けれど、今はその言葉が、棘のように心に深く刺さってくる。
あの週末を経て、わたしの考えが変わったのだろうか。
優花里さんへの気持ちが、以前よりもずっと、強く、深くなったのは確かだ。
けれど、鏡子ちゃんを大切な友達だと思う気持ちだって、以前と変わらずここにある。
(なんなんだろう、この気持ち……。もやもやする……)
優花里さんを「恋人」として意識し始めたことで、鏡子ちゃんの「友情(という名の独占欲)」が、今までとは違う重圧としてわたしにのしかかり始めていた。
校門の前で、こちらを見つめる優花里さんの瞳と、わたしの視線がぶつかる。
彼女の瞳が、一瞬だけ優しく細められたのを、わたしは見逃さなかった。
そして、それを隣の「蛇」が察知しないはずもなかった。
校門前、いつも以上に張り詰めた空気が一気に弾けた。
鏡子ちゃんの手が私の腕をさらに強く引き寄せ、優花里さんへ真っ向から食ってかかる。
「伊藤先輩。

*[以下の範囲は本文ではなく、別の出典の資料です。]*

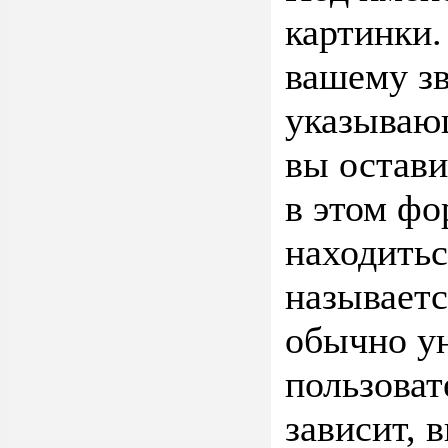
картинки.
вашему зв
указывающ
вы остави
в этом фо
находитьс
называетс
обычно ун
пользоват
зависит, 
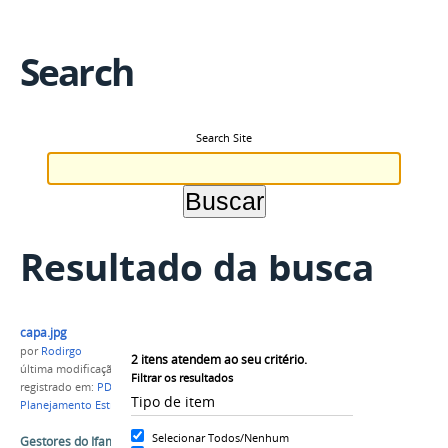
Search
Search Site
Resultado da busca
capa.jpg
por
Rodirgo
2
itens atendem ao seu critério.
última modificação
em 16/04/2019 17h32
Filtrar os resultados
registrado em:
PDI IFAM
,
Planejamento IFAM
,
Tipo de item
Planejamento Estratégico
,
Metas
Selecionar Todos/Nenhum
Gestores do Ifam participam de workshop sobre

……どうして、ずっとサキちゃんに固執してるんですか?」
唐突な直球に、優花里さんは一瞬だけ表情を揺らした。
けれど、すぐに風紀委員長としての仮面を被り直す。
「そんな……わたしは生徒の皆さん全体に気を配っているだけよ」
「そうとは思えません。なんですか? サキちゃんにだけ名前を呼ぼうとしたり、目配せをしたり……」
「……そんな深い理由はないのよ」
「嘘です! そうとは思えません!!」
鏡子ちゃんの声が、登校中の生徒たちの注目を集める。
「待って、鏡子ちゃん! そんなに優花里さんへ食ってかからないで。優花里さんを目の敵にしないでよ!」
わたしは必死に止めた。
けれど、優花里さんを守ろうとすればするほど、鏡子ちゃんの瞳から光が消え、腕を絞める力が強まっていく。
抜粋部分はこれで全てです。